**Material provided**
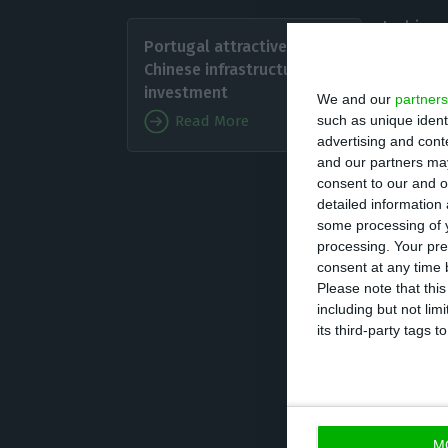
In his s
Portugal attractive to
trends i
Chinese infrastructure
second 
investment
We and our
partners
such as unique ident
Read More
advertising and con
The dir
and our partners may
increas
consent to our and o
detailed information
convictions and f
some processing of y
from local jurisd
processing. Your pre
and criticised t
consent at any time b
Please note that thi
including but not lim
On extraditions,
its third-party tags
appeals regardin
“They are a joke
M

**Work order**
Every line of the records containing the word "processing" must appear in the answer.

**Exercise solution**
some processing of y
processing. Your pre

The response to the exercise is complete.